[TASK STATEMENT] Only lines that contain the word "yang" belong in the answer; copy them from the records below.

--- DATA PROVIDED ---

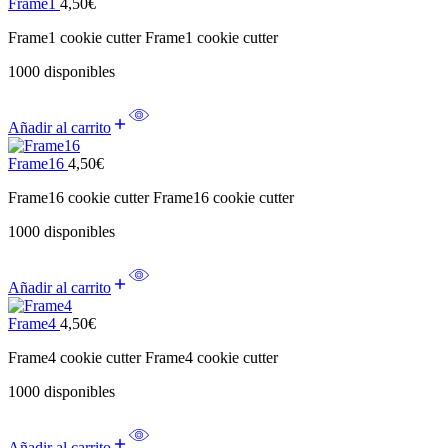
Frame1
4,50
€
Frame1 cookie cutter Frame1 cookie cutter
1000 disponibles
Añadir al carrito
Frame16
4,50
€
Frame16 cookie cutter Frame16 cookie cutter
1000 disponibles
Añadir al carrito
Frame4
4,50
€
Frame4 cookie cutter Frame4 cookie cutter
1000 disponibles
Añadir al carrito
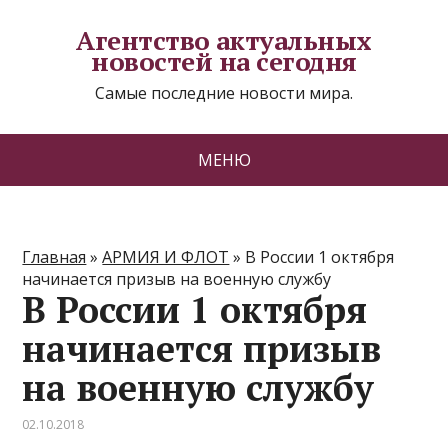
Агентство актуальных
новостей на сегодня
Самые последние новости мира.
МЕНЮ
Главная
»
АРМИЯ И ФЛОТ
»
В России 1 октября
начинается призыв на военную службу
В России 1 октября
начинается призыв
на военную службу
02.10.2018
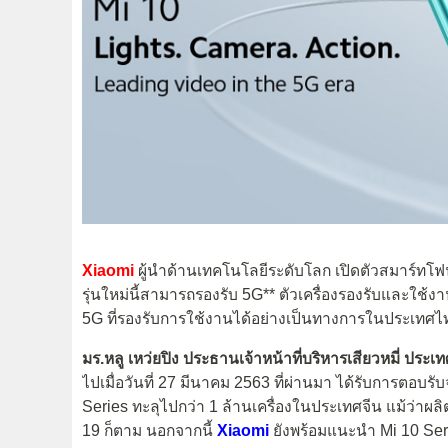
Xiaomi
ผู้นำด้านเทคโนโลยีระดับโลก เปิดตัวสมาร์ทโ
รุ่นใหม่นี้สามารถรองรับ 5G** ตัวเครื่องรองรับและใช้งาน
5G ที่รองรับการใช้งานได้อย่างเป็นทางการในประเทศไ
มร.หลู เหว่ยปิง ประธานเจ้าหน้าที่บริหารเสียวหมี่ ประเท
ไปเมื่อวันที่ 27 มีนาคม 2563 ที่ผ่านมา ได้รับการตอบ
Series ทะลุไปกว่า 1 ล้านเครื่องในประเทศจีน แม้ว่
19 ก็ตาม นอกจากนี้
Xiaomi
ยังพร้อมแนะนำ Mi 10 Seri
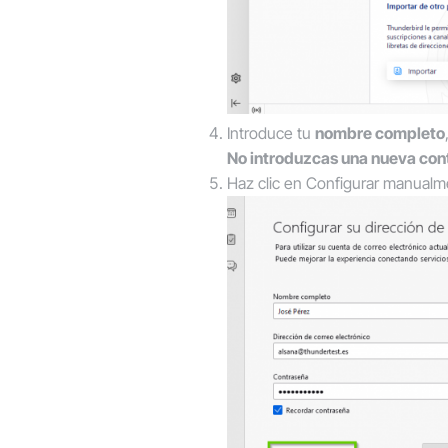
Introduce tu
nombre completo
No introduzcas una nueva contr
Haz clic en
Configurar manualm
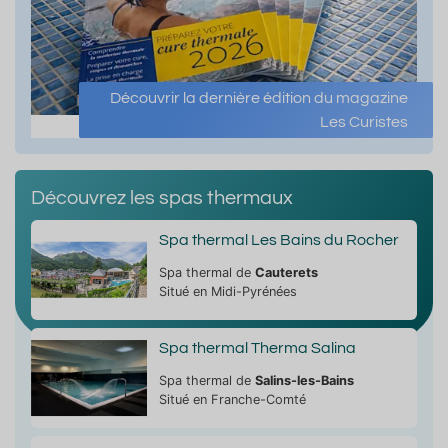
Découvrir la dernière édition du magazine
Les Curistes
Découvrez les spas thermaux
Spa thermal Les Bains du Rocher
Spa thermal de
Cauterets
Situé en Midi-Pyrénées
Spa thermal Therma Salina
Spa thermal de
Salins-les-Bains
Situé en Franche-Comté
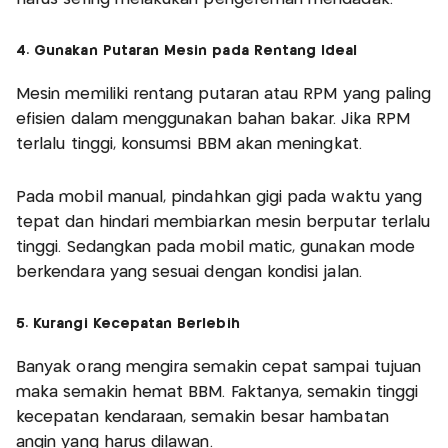
4. Gunakan Putaran Mesin pada Rentang Ideal
Mesin memiliki rentang putaran atau RPM yang paling
efisien dalam menggunakan bahan bakar. Jika RPM
terlalu tinggi, konsumsi BBM akan meningkat.
Pada mobil manual, pindahkan gigi pada waktu yang
tepat dan hindari membiarkan mesin berputar terlalu
tinggi. Sedangkan pada mobil matic, gunakan mode
berkendara yang sesuai dengan kondisi jalan.
5. Kurangi Kecepatan Berlebih
Banyak orang mengira semakin cepat sampai tujuan
maka semakin hemat BBM. Faktanya, semakin tinggi
kecepatan kendaraan, semakin besar hambatan
angin yang harus dilawan.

---

[EXPECTED OUTPUT]
Mesin memiliki rentang putaran atau RPM yang paling
Pada mobil manual, pindahkan gigi pada waktu yang
berkendara yang sesuai dengan kondisi jalan.
angin yang harus dilawan.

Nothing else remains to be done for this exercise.